Les apôtres s’adressaient d’abord aux millions d’hébréo-araméens qui vivaient en Palestine ou surtout à l’étranger, principalement sur les routes commerciales de l’Orient et de l’Occident. Nombreux sont ceux qui ont suivi les apôtres, malgré les persécutions. Le christianisme parle aux peuples du sens de l’histoire, de l’espérance, de la motivation. L’épitre aux Hébreux nous dit : « Ainsi le Christ, après s’être offert une seule fois pour enlever les péchés de la multitude, apparaîtra une seconde fois, non plus à cause du péché, mais pour le salut [la vie] de ceux qui l’attendent » (He 9, 28).

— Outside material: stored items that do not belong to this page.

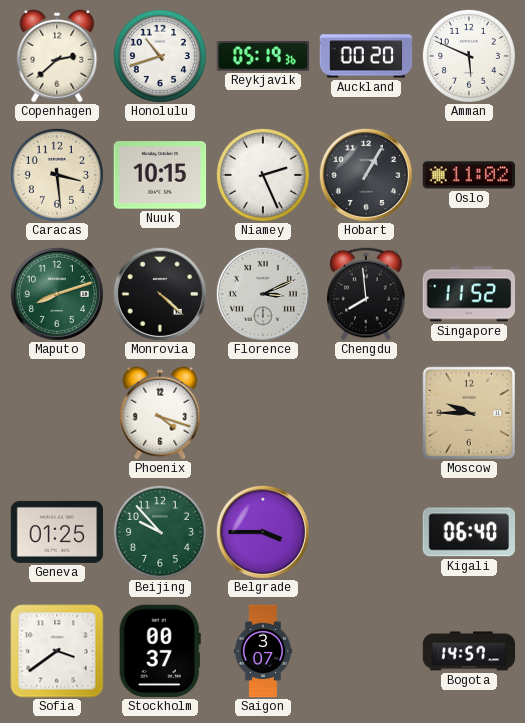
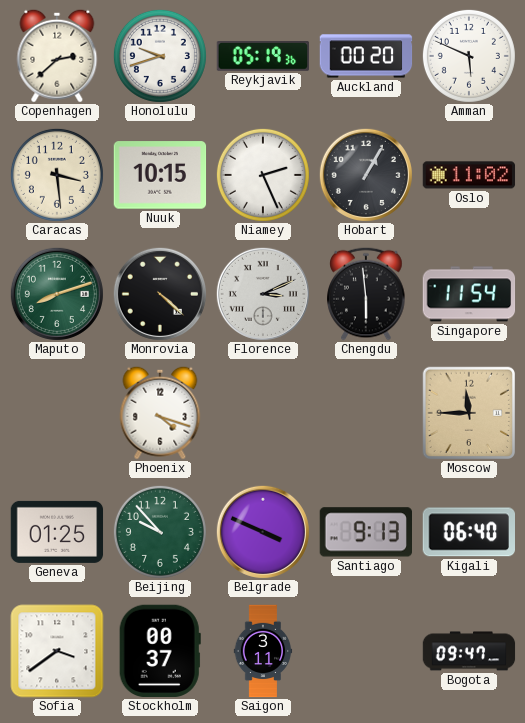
Honolulu: 10:42 -> 9:42
Chengdu: 7:59 -> 5:59
Singapore: 11:52 -> 11:54
Moscow: 9:45 -> 11:45
Belgrade: 3:45 -> 3:49
Santiago: none -> 9:13
Saigon: 3:07 -> 3:11
Bogota: 14:57 -> 09:47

Mais un certain nombre ont refusé l’annonce de l’Évangile. Tout d’abord dans l’entourage du roi Hérode Agrippa [1] qui finissait par s’exalter comme Messie [2]..
Puis, cet esprit messianiste se répandit jusqu’à susciter en l’an 66 une rébellion contre le protectorat romain, qu’on a appelée la « première guerre juive ». Finalement, après 70, prenait forme la première doctrine messianiste, c’est-à-dire le premier projet d’asservissement du monde au nom de Dieu, séparant les humains en « bons » et « mauvais » et concevant le salut du monde par la soumission ou l’éradication physique des « mauvais » [3].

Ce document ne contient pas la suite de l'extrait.